# About this exercise
Scan the records below. Report the number of lines containing the word "icons", and nothing more.

# Exercise inputs
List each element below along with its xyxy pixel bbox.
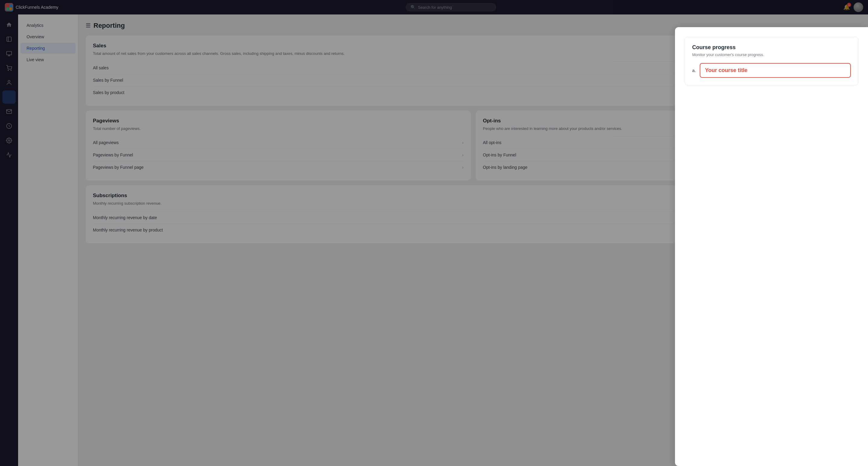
course-progress-card: Course progress Monitor your customer's … bbox=[685, 37, 858, 85]
step-label: a. bbox=[692, 68, 696, 73]
overlay-card-desc: Monitor your customer's course progress. bbox=[692, 53, 851, 57]
overlay-panel: Course progress Monitor your customer's … bbox=[675, 27, 868, 466]
overlay-card-title: Course progress bbox=[692, 44, 851, 51]
course-title-input[interactable] bbox=[700, 63, 851, 78]
course-input-wrapper: a. bbox=[692, 63, 851, 78]
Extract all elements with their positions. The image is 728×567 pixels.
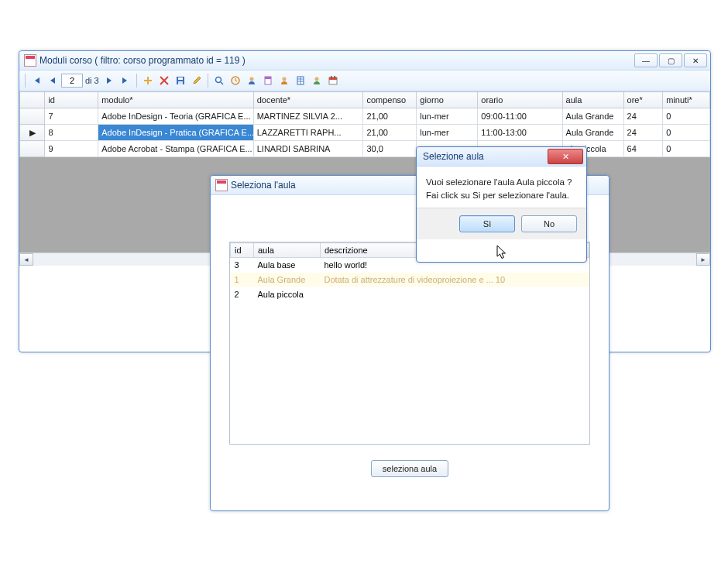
record-position-input[interactable] [61, 74, 83, 88]
cell-id[interactable]: 8 [45, 125, 98, 141]
col-ore[interactable]: ore* [623, 92, 663, 108]
cell-ore[interactable]: 24 [623, 108, 663, 125]
grid-header-row: id modulo* docente* compenso giorno orar… [20, 92, 710, 108]
form-purple-icon[interactable] [260, 73, 276, 88]
col-compenso[interactable]: compenso [363, 92, 417, 108]
cell-orario[interactable]: 11:00-13:00 [478, 125, 562, 141]
confirm-line1: Vuoi selezionare l'aula Aula piccola ? [426, 176, 577, 189]
col-orario[interactable]: orario [478, 92, 562, 108]
svg-rect-7 [265, 77, 271, 79]
yes-button[interactable]: Sì [459, 215, 515, 232]
minimize-button[interactable]: — [634, 53, 658, 67]
main-title: Moduli corso ( filtro: corso programmato… [39, 55, 633, 66]
col-docente[interactable]: docente* [253, 92, 363, 108]
row-header[interactable] [20, 141, 45, 157]
list-item[interactable]: 2Aula piccola [231, 287, 589, 302]
prev-record-icon[interactable] [45, 73, 60, 88]
cell-docente[interactable]: MARTINEZ SILVIA 2... [253, 108, 363, 125]
col-modulo[interactable]: modulo* [98, 92, 253, 108]
row-header[interactable]: ▶ [20, 125, 45, 141]
list-cell-id[interactable]: 3 [231, 258, 254, 273]
cell-minuti[interactable]: 0 [663, 125, 710, 141]
maximize-button[interactable]: ▢ [659, 53, 682, 67]
svg-rect-1 [178, 77, 183, 80]
first-record-icon[interactable] [29, 73, 44, 88]
list-cell-desc[interactable]: Dotata di attrezzature di videoproiezion… [321, 273, 589, 287]
cell-aula[interactable]: Aula Grande [562, 108, 623, 125]
cell-modulo[interactable]: Adobe InDesign - Pratica (GRAFICA E... [98, 125, 253, 141]
svg-rect-14 [334, 76, 335, 78]
data-grid[interactable]: id modulo* docente* compenso giorno orar… [19, 91, 710, 157]
list-col-id[interactable]: id [231, 243, 254, 258]
list-cell-id[interactable]: 1 [231, 273, 254, 287]
list-cell-desc[interactable] [321, 287, 589, 302]
list-cell-aula[interactable]: Aula Grande [254, 273, 321, 287]
confirm-title: Selezione aula [417, 151, 548, 162]
svg-rect-13 [331, 76, 332, 78]
col-giorno[interactable]: giorno [417, 92, 478, 108]
confirm-buttons: Sì No [417, 208, 586, 239]
confirm-message: Vuoi selezionare l'aula Aula piccola ? F… [417, 167, 586, 208]
delete-icon[interactable] [156, 73, 172, 88]
scroll-left-icon[interactable]: ◄ [19, 253, 33, 266]
svg-point-5 [249, 77, 253, 81]
save-icon[interactable] [173, 73, 188, 88]
confirm-titlebar[interactable]: Selezione aula ✕ [417, 147, 586, 167]
user-green-icon[interactable] [309, 73, 325, 88]
cell-compenso[interactable]: 21,00 [363, 125, 417, 141]
list-cell-aula[interactable]: Aula base [254, 258, 321, 273]
svg-point-3 [215, 77, 221, 83]
scroll-right-icon[interactable]: ► [696, 253, 710, 266]
svg-point-8 [282, 77, 286, 81]
svg-rect-12 [329, 77, 337, 80]
list-cell-id[interactable]: 2 [231, 287, 254, 302]
col-aula[interactable]: aula [562, 92, 623, 108]
edit-icon[interactable] [189, 73, 204, 88]
cell-id[interactable]: 9 [45, 141, 98, 157]
cell-ore[interactable]: 24 [623, 125, 663, 141]
last-record-icon[interactable] [118, 73, 133, 88]
no-button[interactable]: No [521, 215, 577, 232]
table-row[interactable]: ▶8Adobe InDesign - Pratica (GRAFICA E...… [20, 125, 710, 141]
col-minuti[interactable]: minuti* [663, 92, 710, 108]
cell-minuti[interactable]: 0 [663, 141, 710, 157]
form-grid-icon[interactable] [293, 73, 308, 88]
clock-icon[interactable] [228, 73, 243, 88]
confirm-dialog: Selezione aula ✕ Vuoi selezionare l'aula… [416, 146, 587, 263]
table-row[interactable]: 7Adobe InDesign - Teoria (GRAFICA E...MA… [20, 108, 710, 125]
aula-list[interactable]: id aula descrizione 3Aula basehello worl… [229, 242, 590, 445]
close-button[interactable]: ✕ [548, 149, 583, 164]
window-controls: — ▢ ✕ [633, 53, 707, 67]
cell-docente[interactable]: LAZZARETTI RAPH... [253, 125, 363, 141]
svg-point-10 [314, 77, 318, 81]
cell-docente[interactable]: LINARDI SABRINA [253, 141, 363, 157]
cell-orario[interactable]: 09:00-11:00 [478, 108, 562, 125]
cell-giorno[interactable]: lun-mer [417, 125, 478, 141]
cell-modulo[interactable]: Adobe Acrobat - Stampa (GRAFICA E... [98, 141, 253, 157]
record-total-label: di 3 [85, 76, 99, 85]
cell-ore[interactable]: 64 [623, 141, 663, 157]
calendar-icon[interactable] [325, 73, 341, 88]
cell-modulo[interactable]: Adobe InDesign - Teoria (GRAFICA E... [98, 108, 253, 125]
list-item[interactable]: 1Aula GrandeDotata di attrezzature di vi… [231, 273, 589, 287]
seleziona-aula-button[interactable]: seleziona aula [371, 460, 448, 477]
next-record-icon[interactable] [101, 73, 117, 88]
search-icon[interactable] [211, 73, 227, 88]
form-icon [215, 179, 228, 191]
add-icon[interactable] [140, 73, 156, 88]
close-button[interactable]: ✕ [684, 53, 707, 67]
cell-giorno[interactable]: lun-mer [417, 108, 478, 125]
row-header[interactable] [20, 108, 45, 125]
cell-compenso[interactable]: 30,0 [363, 141, 417, 157]
main-titlebar[interactable]: Moduli corso ( filtro: corso programmato… [19, 51, 710, 70]
cell-minuti[interactable]: 0 [663, 108, 710, 125]
cell-aula[interactable]: Aula Grande [562, 125, 623, 141]
list-cell-aula[interactable]: Aula piccola [254, 287, 321, 302]
cell-compenso[interactable]: 21,00 [363, 108, 417, 125]
col-id[interactable]: id [45, 92, 98, 108]
cell-id[interactable]: 7 [45, 108, 98, 125]
user-orange-icon[interactable] [276, 73, 292, 88]
table-row[interactable]: 9Adobe Acrobat - Stampa (GRAFICA E...LIN… [20, 141, 710, 157]
user-icon[interactable] [244, 73, 259, 88]
list-col-aula[interactable]: aula [254, 243, 321, 258]
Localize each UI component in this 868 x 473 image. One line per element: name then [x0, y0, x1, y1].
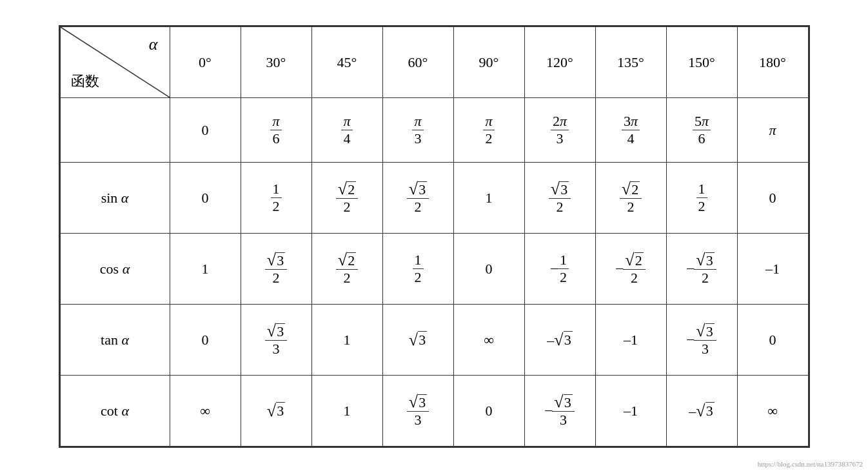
degree-30: 30°: [241, 27, 311, 98]
tan-60: √3: [382, 305, 453, 376]
radian-0: 0: [170, 98, 241, 163]
degree-0: 0°: [170, 27, 241, 98]
tan-row: tan α 0 √3 3 1 √3 ∞ –√3 –1 –: [60, 305, 808, 376]
radian-pi4: π 4: [311, 98, 382, 163]
cot-60: √3 3: [382, 376, 453, 447]
radian-label: [60, 98, 170, 163]
cot-180: ∞: [737, 376, 808, 447]
cot-120: – √3 3: [524, 376, 595, 447]
frac-3pi4: 3π 4: [622, 114, 640, 146]
tan-135: –1: [595, 305, 666, 376]
hanshu-label: 函数: [71, 72, 99, 91]
degree-180: 180°: [737, 27, 808, 98]
sin-label: sin α: [60, 163, 170, 234]
degree-60: 60°: [382, 27, 453, 98]
tan-90: ∞: [453, 305, 524, 376]
frac-pi6: π 6: [270, 114, 281, 146]
cos-90: 0: [453, 234, 524, 305]
sin-150: 1 2: [666, 163, 737, 234]
cos-0: 1: [170, 234, 241, 305]
sin-120: √3 2: [524, 163, 595, 234]
cos-30: √3 2: [241, 234, 311, 305]
sin-135: √2 2: [595, 163, 666, 234]
degree-row: α 函数 0° 30° 45° 60° 90° 120° 135° 150° 1…: [60, 27, 808, 98]
degree-135: 135°: [595, 27, 666, 98]
cos-label: cos α: [60, 234, 170, 305]
tan-30: √3 3: [241, 305, 311, 376]
cot-90: 0: [453, 376, 524, 447]
cos-180: –1: [737, 234, 808, 305]
radian-2pi3: 2π 3: [524, 98, 595, 163]
sin-180: 0: [737, 163, 808, 234]
tan-45: 1: [311, 305, 382, 376]
frac-pi3: π 3: [412, 114, 423, 146]
frac-pi4: π 4: [341, 114, 352, 146]
cot-135: –1: [595, 376, 666, 447]
degree-150: 150°: [666, 27, 737, 98]
sin-row: sin α 0 1 2 √2 2 √3: [60, 163, 808, 234]
radian-3pi4: 3π 4: [595, 98, 666, 163]
frac-pi2: π 2: [483, 114, 494, 146]
tan-180: 0: [737, 305, 808, 376]
frac-5pi6: 5π 6: [693, 114, 711, 146]
frac-2pi3: 2π 3: [551, 114, 569, 146]
cos-150: – √3 2: [666, 234, 737, 305]
cot-label: cot α: [60, 376, 170, 447]
tan-150: – √3 3: [666, 305, 737, 376]
sin-60: √3 2: [382, 163, 453, 234]
cos-135: – √2 2: [595, 234, 666, 305]
degree-45: 45°: [311, 27, 382, 98]
sin-45: √2 2: [311, 163, 382, 234]
watermark: https://blog.csdn.net/na13973837672: [758, 460, 863, 468]
radian-pi2: π 2: [453, 98, 524, 163]
cos-60: 1 2: [382, 234, 453, 305]
cos-120: –12: [524, 234, 595, 305]
cot-45: 1: [311, 376, 382, 447]
trig-table: α 函数 0° 30° 45° 60° 90° 120° 135° 150° 1…: [60, 26, 809, 447]
tan-label: tan α: [60, 305, 170, 376]
sin-0: 0: [170, 163, 241, 234]
tan-0: 0: [170, 305, 241, 376]
alpha-label: α: [149, 35, 158, 54]
cot-0: ∞: [170, 376, 241, 447]
radian-pi6: π 6: [241, 98, 311, 163]
cos-45: √2 2: [311, 234, 382, 305]
degree-120: 120°: [524, 27, 595, 98]
radian-pi3: π 3: [382, 98, 453, 163]
tan-120: –√3: [524, 305, 595, 376]
cot-30: √3: [241, 376, 311, 447]
degree-90: 90°: [453, 27, 524, 98]
cos-row: cos α 1 √3 2 √2 2: [60, 234, 808, 305]
header-cell: α 函数: [60, 27, 170, 98]
cot-row: cot α ∞ √3 1 √3 3 0 – √3: [60, 376, 808, 447]
radian-row: 0 π 6 π 4 π 3 π: [60, 98, 808, 163]
trig-table-wrapper: α 函数 0° 30° 45° 60° 90° 120° 135° 150° 1…: [59, 25, 810, 448]
cot-150: –√3: [666, 376, 737, 447]
radian-pi: π: [737, 98, 808, 163]
sin-30: 1 2: [241, 163, 311, 234]
radian-5pi6: 5π 6: [666, 98, 737, 163]
sin-90: 1: [453, 163, 524, 234]
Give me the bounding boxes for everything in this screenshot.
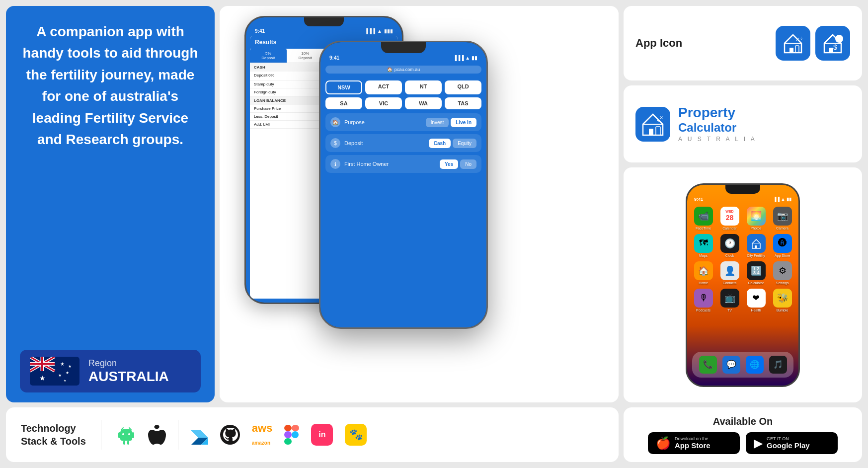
svg-text:×: × (795, 35, 799, 43)
ios-app-bumble: 🐝 Bumble (771, 289, 793, 312)
purpose-row: 🏠 Purpose Invest Live In (325, 113, 481, 131)
svg-rect-40 (123, 441, 125, 445)
equity-btn[interactable]: Equity (453, 139, 476, 148)
tech-divider2 (178, 420, 178, 450)
app-icon-1: ÷ × (776, 26, 810, 61)
svg-rect-32 (649, 129, 653, 135)
prop-calc-icon: ÷ × (635, 107, 670, 142)
ios-app-home: 🏠 Home (692, 261, 714, 285)
tech-label: TechnologyStack & Tools (21, 422, 86, 448)
cash-btn[interactable]: Cash (429, 139, 451, 148)
flutter-icon (190, 425, 208, 445)
ios-app-camera: 📷 Camera (771, 207, 793, 230)
app-store-badge[interactable]: 🍎 Download on the App Store (648, 432, 740, 454)
state-btn-nsw[interactable]: NSW (325, 80, 362, 94)
svg-text:★: ★ (68, 364, 72, 369)
status-icons-front: ▐▐▐ ▲ ▮▮ (453, 55, 477, 61)
svg-rect-41 (127, 441, 129, 445)
dock-music: 🎵 (769, 356, 787, 374)
svg-rect-27 (829, 48, 833, 53)
svg-point-43 (128, 433, 130, 435)
svg-rect-23 (795, 46, 799, 53)
svg-rect-33 (656, 127, 660, 135)
prop-calc-subtitle: Calculator (678, 121, 757, 135)
prop-calc-panel: ÷ × Property Calculator A U S T R A L I … (624, 85, 862, 162)
left-headline: A companion app with handy tools to aid … (20, 21, 201, 150)
svg-rect-8 (41, 357, 43, 371)
time-front: 9:41 (329, 55, 339, 61)
region-name: AUSTRALIA (88, 369, 169, 385)
state-btn-tas[interactable]: TAS (445, 97, 481, 109)
ios-app-photos: 🌅 Photos (745, 207, 767, 230)
phone-preview-notch (725, 185, 760, 194)
app-store-name: App Store (675, 441, 710, 450)
maze-icon: 🐾 (345, 424, 367, 446)
tab-10-deposit[interactable]: 10%Deposit (287, 49, 324, 63)
google-play-text: GET IT ON Google Play (767, 436, 810, 450)
state-grid: NSW ACT NT QLD SA VIC WA TAS (320, 77, 486, 113)
svg-text:★: ★ (60, 361, 65, 367)
android-icon (116, 425, 136, 445)
results-title: Results (255, 39, 276, 46)
state-btn-wa[interactable]: WA (405, 97, 442, 109)
ios-app-podcasts: 🎙 Podcasts (692, 289, 714, 312)
right-top-row: App Icon ÷ × (624, 6, 862, 80)
state-btn-act[interactable]: ACT (365, 80, 402, 94)
app-store-small-label: Download on the (675, 436, 710, 441)
github-icon (220, 425, 240, 445)
prop-calc-australia: A U S T R A L I A (678, 136, 757, 143)
australia-flag: ★ ★ ★ ★ ★ ★ (30, 357, 79, 386)
dock-safari: 🌐 (746, 356, 764, 374)
svg-rect-36 (752, 243, 760, 243)
figma-icon (284, 425, 299, 445)
tab-5-deposit[interactable]: 5%Deposit (250, 49, 287, 63)
app-icon-panel: App Icon ÷ × (624, 6, 862, 80)
svg-point-53 (292, 431, 299, 438)
state-btn-nt[interactable]: NT (405, 80, 442, 94)
dock-phone: 📞 (699, 356, 717, 374)
first-home-toggle: Yes No (440, 159, 476, 169)
svg-rect-52 (284, 431, 292, 438)
app-store-text: Download on the App Store (675, 436, 710, 450)
purpose-toggle: Invest Live In (426, 118, 476, 127)
phone-notch-front (381, 42, 426, 53)
right-panel: App Icon ÷ × (624, 6, 862, 402)
google-play-badge[interactable]: ▶ GET IT ON Google Play (746, 432, 838, 454)
ios-app-calc: 🔢 Calculator (745, 261, 767, 285)
no-btn[interactable]: No (460, 159, 476, 169)
first-home-row: ℹ First Home Owner Yes No (325, 155, 481, 173)
right-phone-panel: 9:41 ▐▐ ▲ ▮▮ 📹 FaceTime WED28 (624, 167, 862, 402)
phone-notch-back (304, 17, 344, 26)
ios-status-icons: ▐▐ ▲ ▮▮ (773, 197, 791, 202)
google-play-name: Google Play (767, 441, 810, 450)
ios-app-tv: 📺 TV (718, 289, 741, 312)
ios-app-contacts: 👤 Contacts (718, 261, 741, 285)
deposit-label: Deposit (344, 140, 429, 146)
state-btn-qld[interactable]: QLD (445, 80, 481, 94)
state-btn-sa[interactable]: SA (325, 97, 362, 109)
svg-text:★: ★ (39, 374, 46, 382)
svg-text:★: ★ (66, 371, 69, 375)
ios-app-maps: 🗺 Maps (692, 234, 714, 257)
ios-app-settings: ⚙ Settings (771, 261, 793, 285)
first-home-icon: ℹ (330, 159, 340, 169)
app-icon-2: $ ÷ (815, 26, 850, 61)
status-icons-back: ▐▐▐ ▲ ▮▮▮ (365, 28, 393, 34)
phone-front: 9:41 ▐▐▐ ▲ ▮▮ 🏠 pcau.com.au NSW ACT NT (319, 41, 488, 329)
ios-app-calendar: WED28 Calendar (718, 207, 741, 230)
store-badges: 🍎 Download on the App Store ▶ GET IT ON … (648, 432, 838, 454)
svg-marker-46 (190, 430, 208, 438)
invest-btn[interactable]: Invest (426, 118, 449, 127)
svg-rect-50 (284, 425, 292, 431)
aws-icon: awsamazon (252, 422, 273, 448)
svg-text:÷: ÷ (799, 34, 803, 42)
state-btn-vic[interactable]: VIC (365, 97, 402, 109)
status-bar-back: 9:41 ▐▐▐ ▲ ▮▮▮ (246, 26, 402, 36)
ios-time: 9:41 (694, 197, 703, 202)
available-panel: Available On 🍎 Download on the App Store… (624, 407, 862, 462)
yes-btn[interactable]: Yes (440, 159, 458, 169)
deposit-icon: $ (330, 138, 340, 148)
dock-messages: 💬 (722, 356, 740, 374)
prop-calc-text: Property Calculator A U S T R A L I A (678, 105, 757, 143)
live-in-btn[interactable]: Live In (451, 118, 476, 127)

# Answer area
3